(Document understanding data)
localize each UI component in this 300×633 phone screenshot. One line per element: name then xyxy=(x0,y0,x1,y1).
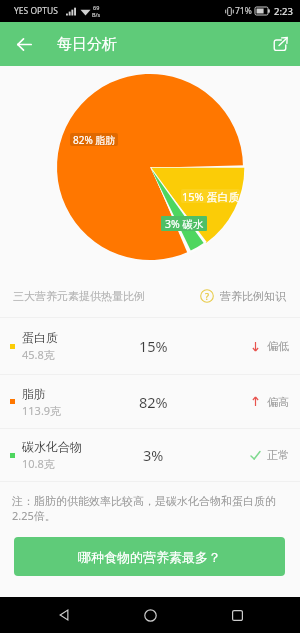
button[interactable]: Back xyxy=(41,597,87,633)
button[interactable]: ? xyxy=(200,289,286,303)
staticText: 113.9克 xyxy=(22,403,62,418)
staticText: 哪种食物的营养素最多？ xyxy=(78,549,221,565)
staticText: 营养比例知识 xyxy=(220,289,286,303)
staticText: 3% xyxy=(143,445,164,465)
staticText: YES OPTUS xyxy=(14,5,58,17)
button[interactable]: Recents xyxy=(214,597,260,633)
staticText: 注：脂肪的供能效率比较高，是碳水化合物和蛋白质的2.25倍。 xyxy=(12,494,287,523)
button[interactable]: 脂肪 xyxy=(0,375,300,428)
button[interactable]: 碳水化合物 xyxy=(0,429,300,481)
staticText: 15% 蛋白质 xyxy=(182,189,240,203)
staticText: 每日分析 xyxy=(57,35,117,54)
button[interactable]: Home xyxy=(127,597,173,633)
staticText: 3% 碳水 xyxy=(165,217,204,231)
staticText: 偏高 xyxy=(267,395,289,409)
staticText: 82% xyxy=(139,392,168,412)
staticText: 偏低 xyxy=(267,339,289,353)
button[interactable]: 哪种食物的营养素最多？ xyxy=(14,537,285,576)
staticText: 71% xyxy=(235,5,252,17)
staticText: 蛋白质 xyxy=(22,330,58,345)
staticText: 脂肪 xyxy=(22,386,46,401)
staticText: 正常 xyxy=(267,448,289,462)
button[interactable]: 蛋白质 xyxy=(0,318,300,374)
staticText: 2:23 xyxy=(274,5,293,18)
button[interactable]: Back xyxy=(0,22,48,66)
button[interactable]: Share xyxy=(260,22,300,66)
staticText: 10.8克 xyxy=(22,456,55,471)
staticText: 45.8克 xyxy=(22,347,55,362)
staticText: 15% xyxy=(139,336,168,356)
staticText: ? xyxy=(205,290,210,302)
staticText: 三大营养元素提供热量比例 xyxy=(13,289,145,303)
staticText: 82% 脂肪 xyxy=(73,133,116,146)
staticText: B/s xyxy=(92,11,101,18)
staticText: 碳水化合物 xyxy=(22,439,82,454)
staticText: 69 xyxy=(93,4,100,11)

» **ASSIGNMENT**
Would you copy each line above exactly as given, dropping any images?

» **TASK RESULT**
localize each UI component in this 300×633 phone screenshot. One line per element: name then xyxy=(x0,y0,x1,y1).
button[interactable]: Back xyxy=(41,597,87,633)
button[interactable]: ? xyxy=(200,289,286,303)
staticText: 113.9克 xyxy=(22,403,62,418)
staticText: 哪种食物的营养素最多？ xyxy=(78,549,221,565)
staticText: 营养比例知识 xyxy=(220,289,286,303)
staticText: 3% xyxy=(143,445,164,465)
staticText: YES OPTUS xyxy=(14,5,58,17)
button[interactable]: Recents xyxy=(214,597,260,633)
staticText: 注：脂肪的供能效率比较高，是碳水化合物和蛋白质的2.25倍。 xyxy=(12,494,287,523)
button[interactable]: 脂肪 xyxy=(0,375,300,428)
button[interactable]: 碳水化合物 xyxy=(0,429,300,481)
staticText: 15% 蛋白质 xyxy=(182,189,240,203)
staticText: 每日分析 xyxy=(57,35,117,54)
button[interactable]: Home xyxy=(127,597,173,633)
staticText: 3% 碳水 xyxy=(165,217,204,231)
staticText: 偏高 xyxy=(267,395,289,409)
staticText: 82% xyxy=(139,392,168,412)
staticText: 偏低 xyxy=(267,339,289,353)
button[interactable]: 哪种食物的营养素最多？ xyxy=(14,537,285,576)
staticText: 71% xyxy=(235,5,252,17)
staticText: 蛋白质 xyxy=(22,330,58,345)
staticText: 脂肪 xyxy=(22,386,46,401)
staticText: 正常 xyxy=(267,448,289,462)
button[interactable]: 蛋白质 xyxy=(0,318,300,374)
staticText: 2:23 xyxy=(274,5,293,18)
button[interactable]: Back xyxy=(0,22,48,66)
button[interactable]: Share xyxy=(260,22,300,66)
staticText: 10.8克 xyxy=(22,456,55,471)
staticText: 45.8克 xyxy=(22,347,55,362)
staticText: 15% xyxy=(139,336,168,356)
staticText: ? xyxy=(205,290,210,302)
staticText: 三大营养元素提供热量比例 xyxy=(13,289,145,303)
staticText: 82% 脂肪 xyxy=(73,133,116,146)
staticText: B/s xyxy=(92,11,101,18)
staticText: 碳水化合物 xyxy=(22,439,82,454)
staticText: 69 xyxy=(93,4,100,11)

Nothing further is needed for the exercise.